Having completed a semester at NOLS, the National Outdoor Leadership School, hiking 18 miles to work was no big deal.
Our family thought we’d just drop in for a visit one summer, so we hoisted our backpacks, hit the trail, and managed 300 yards before we stopped, exhausted, and had second thoughts about whether we were capable of completing an 18 mile hike.
The first day, we managed to trudge up to a high mountain lake near Whitcomb Peak. And the second day we straggled into the ranger station.
When we hiked out, we followed Morrison Creek and completed the 14 miles in one day.
My son, Randy, joined the Marines a couple months later. Basic training was no picnic. After their first ten mile hike, the exhausted recruits complained at how strenuous the hike had been.
Randy just smiled and said he had been hiking further than this in Montana. At far higher elevation. With a sixty pound pack. And then the clincher . . .and accompanied by his five year old sister.
Faith is like that. When we do more than we ever thought we could have done, we find there is still more that we can do that we never thought we could have done.

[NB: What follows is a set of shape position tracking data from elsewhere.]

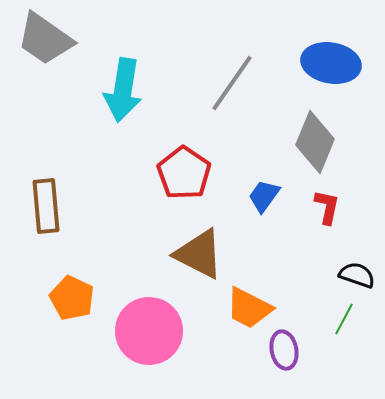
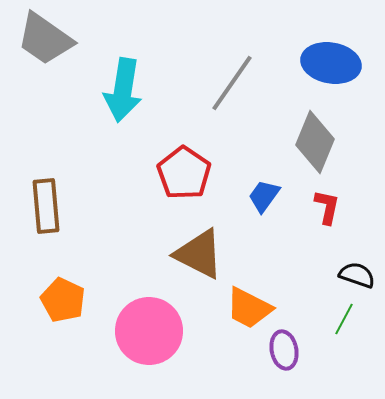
orange pentagon: moved 9 px left, 2 px down
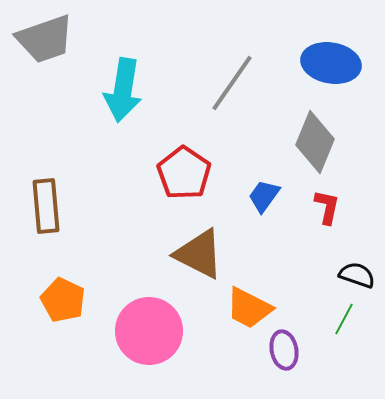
gray trapezoid: rotated 54 degrees counterclockwise
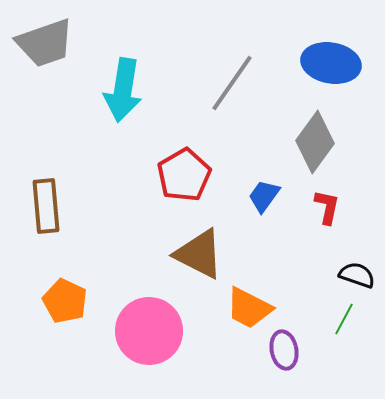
gray trapezoid: moved 4 px down
gray diamond: rotated 14 degrees clockwise
red pentagon: moved 2 px down; rotated 8 degrees clockwise
orange pentagon: moved 2 px right, 1 px down
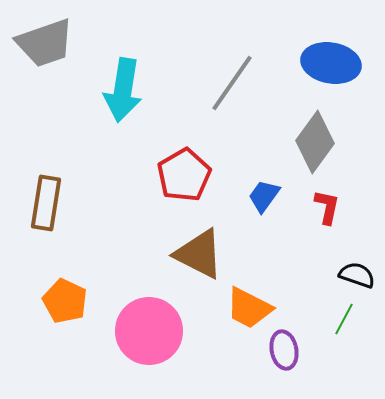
brown rectangle: moved 3 px up; rotated 14 degrees clockwise
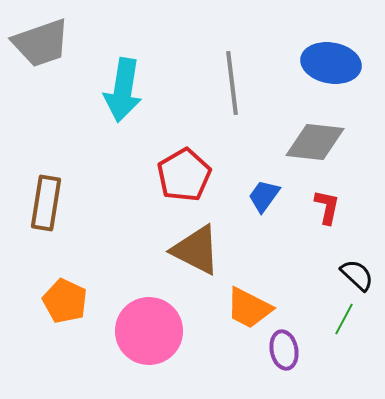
gray trapezoid: moved 4 px left
gray line: rotated 42 degrees counterclockwise
gray diamond: rotated 60 degrees clockwise
brown triangle: moved 3 px left, 4 px up
black semicircle: rotated 24 degrees clockwise
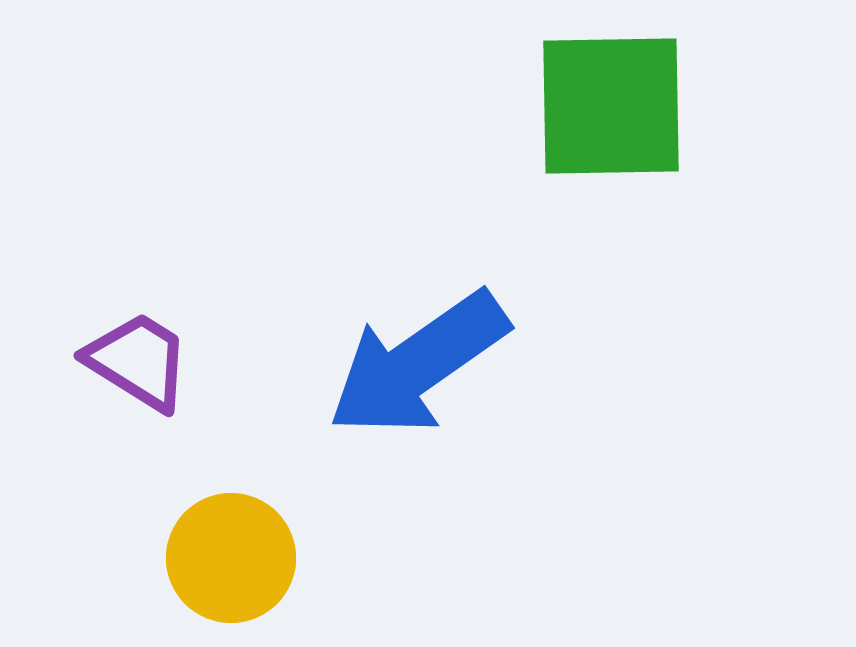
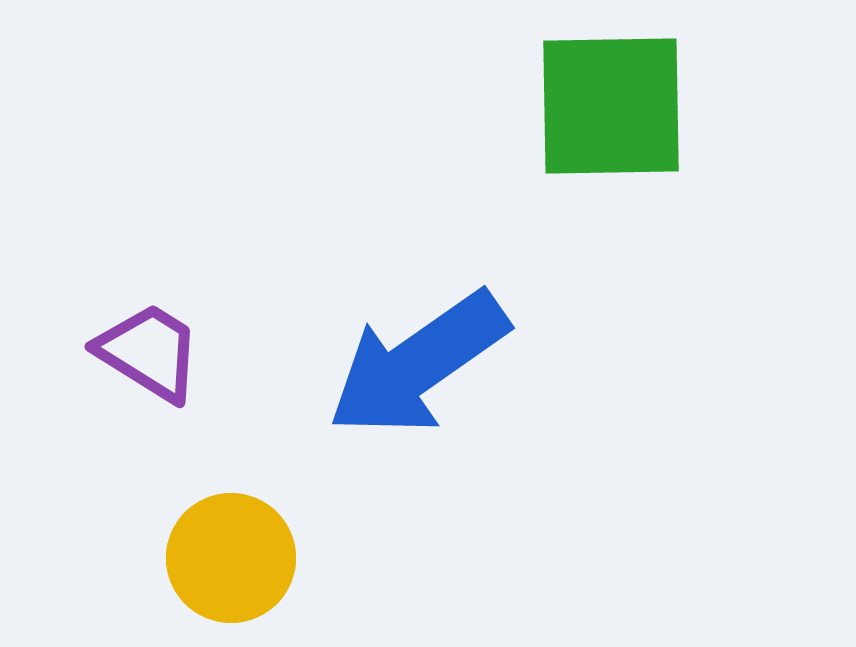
purple trapezoid: moved 11 px right, 9 px up
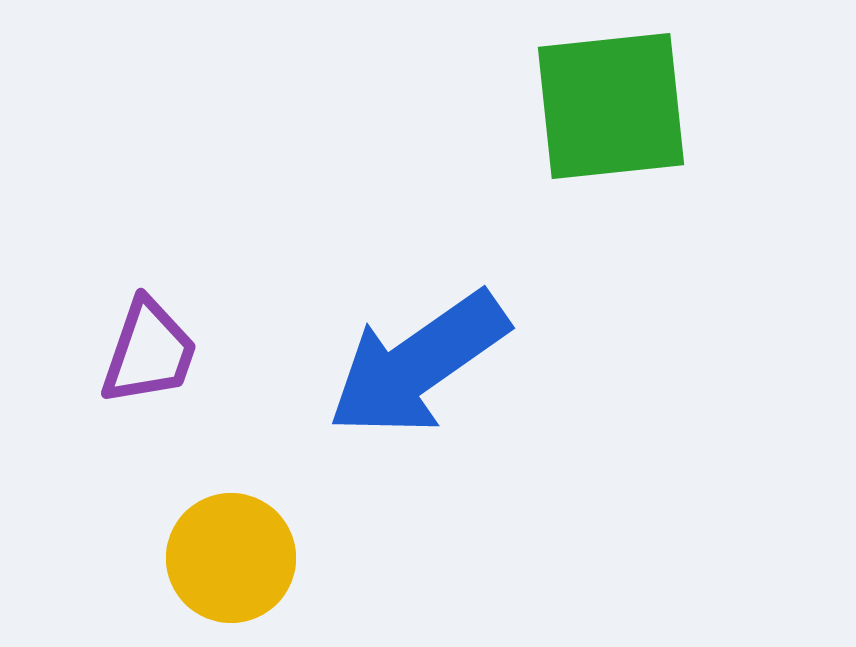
green square: rotated 5 degrees counterclockwise
purple trapezoid: rotated 77 degrees clockwise
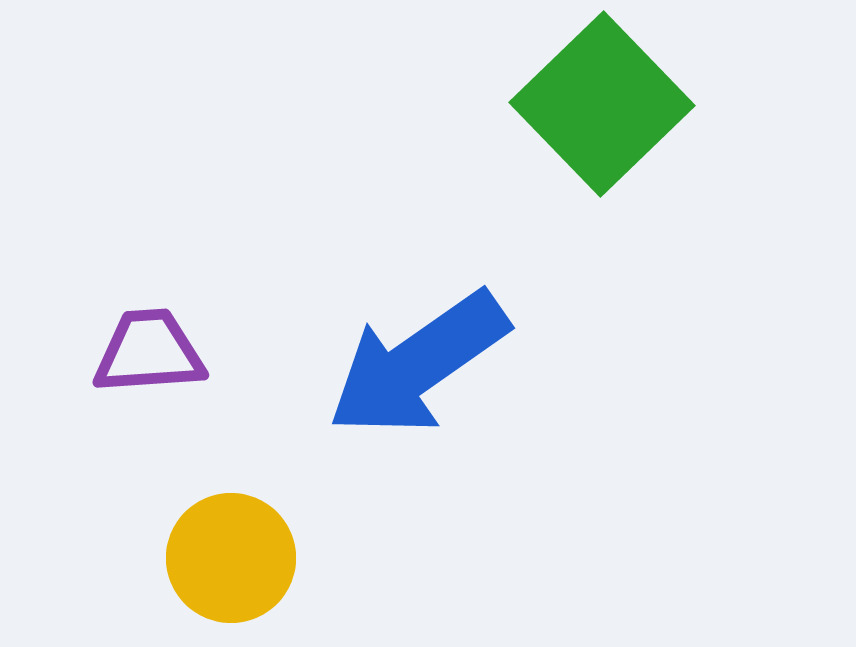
green square: moved 9 px left, 2 px up; rotated 38 degrees counterclockwise
purple trapezoid: rotated 113 degrees counterclockwise
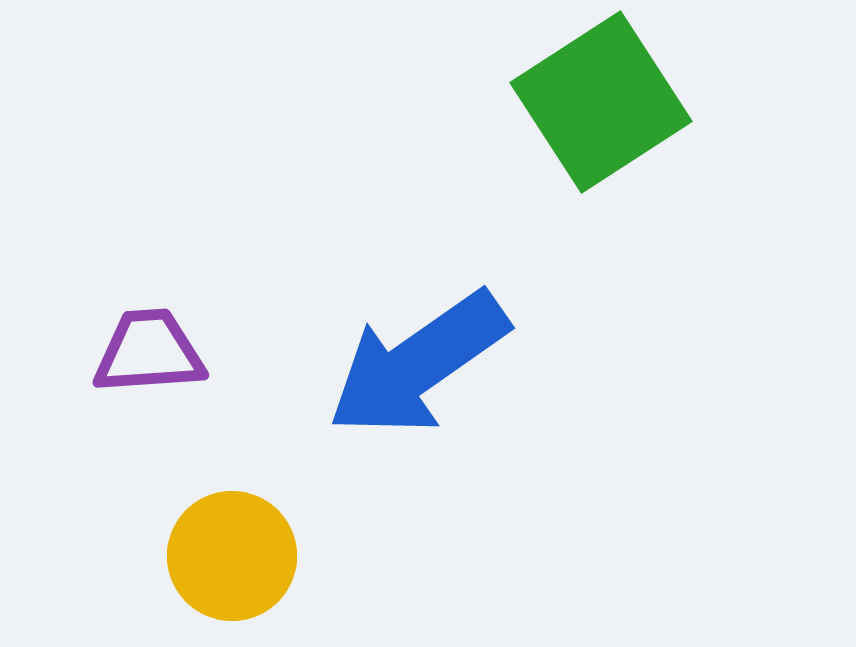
green square: moved 1 px left, 2 px up; rotated 11 degrees clockwise
yellow circle: moved 1 px right, 2 px up
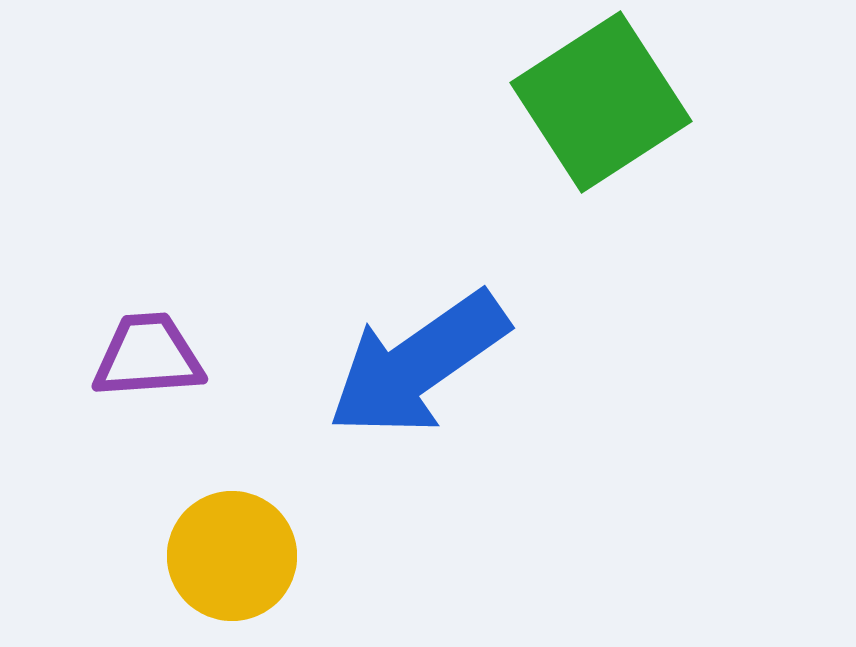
purple trapezoid: moved 1 px left, 4 px down
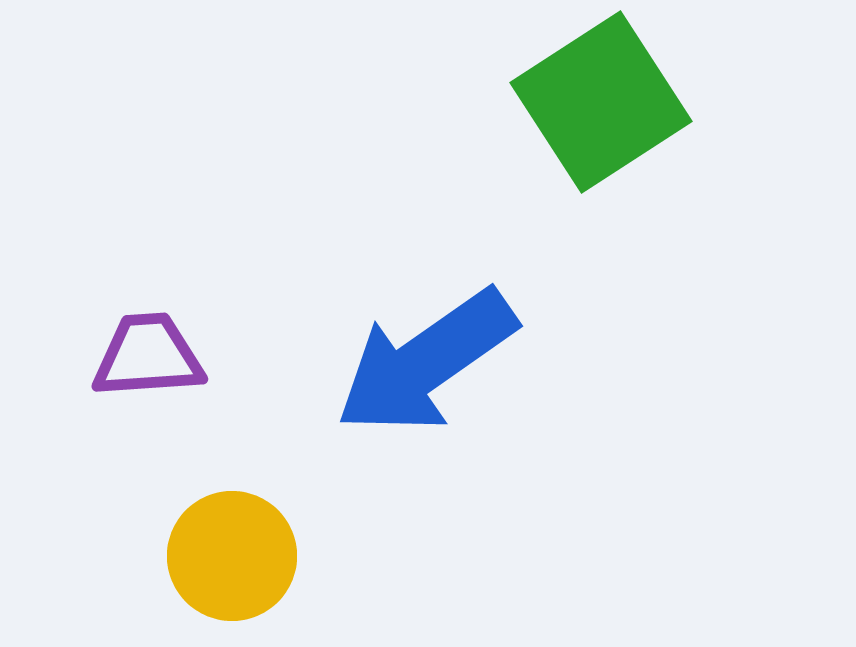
blue arrow: moved 8 px right, 2 px up
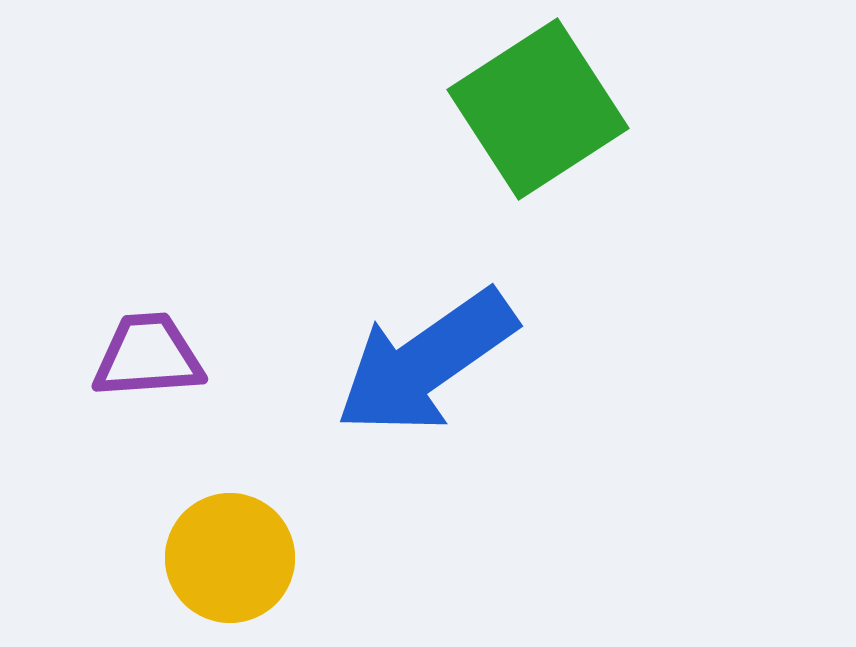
green square: moved 63 px left, 7 px down
yellow circle: moved 2 px left, 2 px down
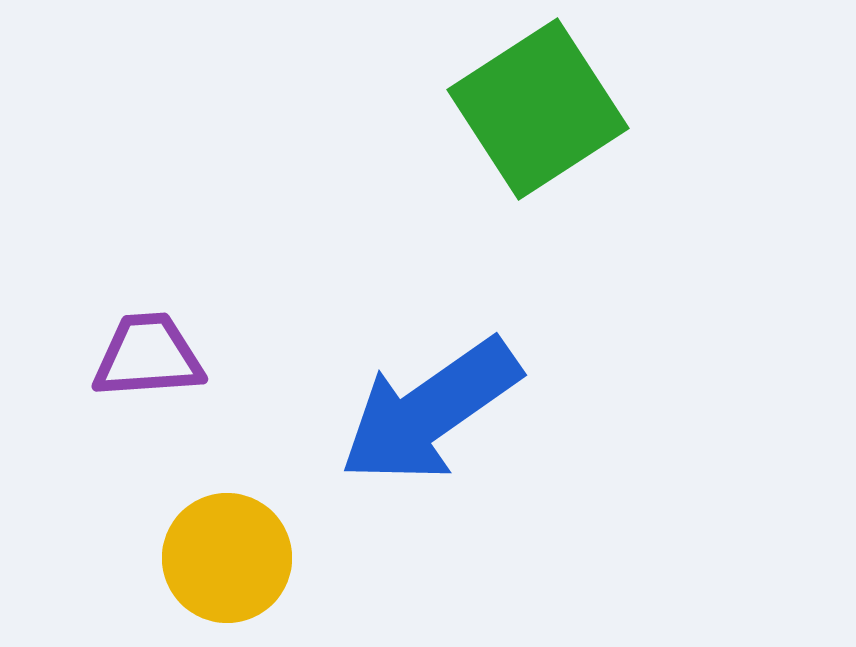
blue arrow: moved 4 px right, 49 px down
yellow circle: moved 3 px left
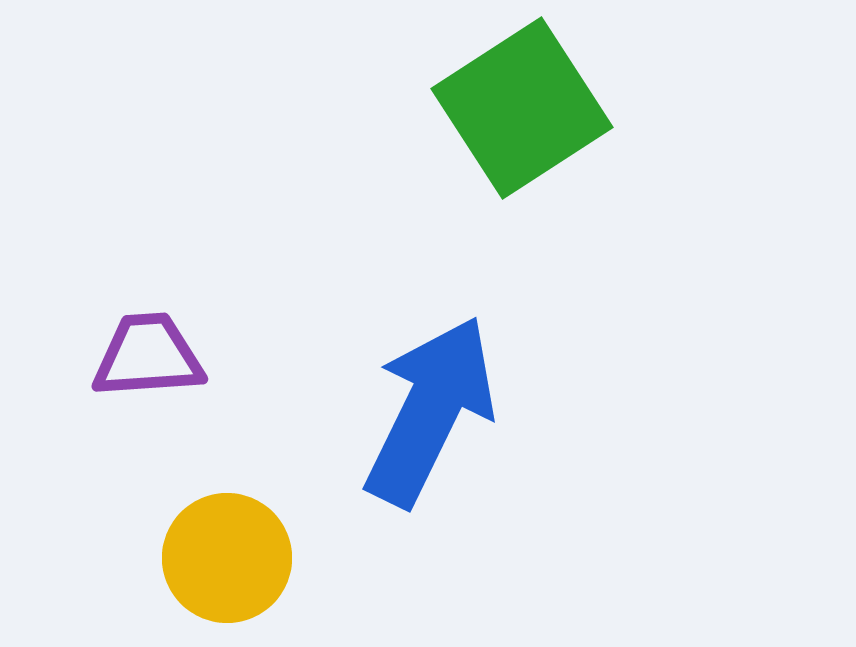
green square: moved 16 px left, 1 px up
blue arrow: rotated 151 degrees clockwise
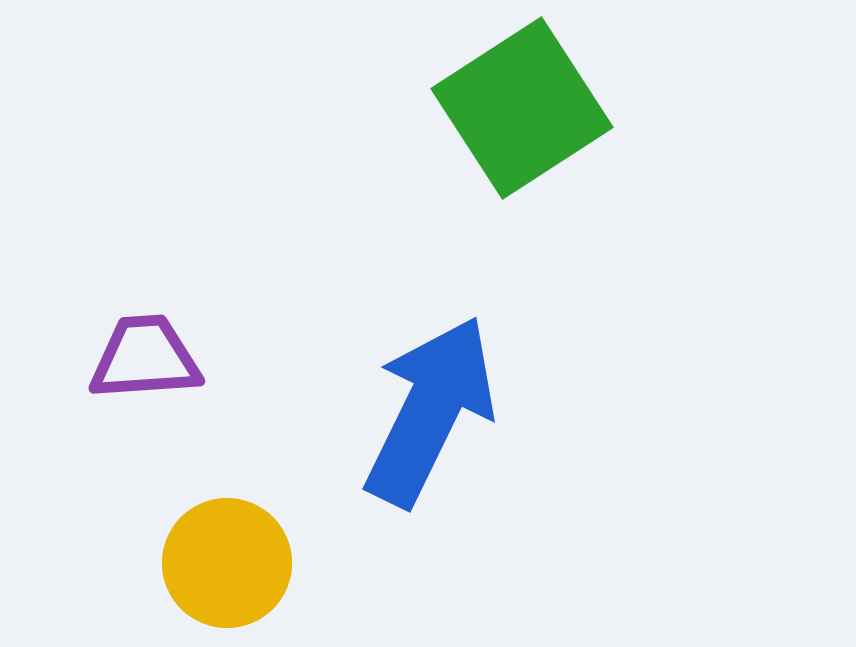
purple trapezoid: moved 3 px left, 2 px down
yellow circle: moved 5 px down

Paul is commending the congregation at the Greek town of Thesslonica. They have been learning to apply their faith in Jesus and live in a way that pleases God.
And what does Paul say? “Good going, you guys! Now, keep growing more and more.”
The life which Jesus calls us to is not static. We grow. Look at how the Bible describes the church: we’re always growing. Moving. Building.
Growing doesn’t earn us eternal life. It’s the other way around: you have to first be alive. Dead things don’t grow.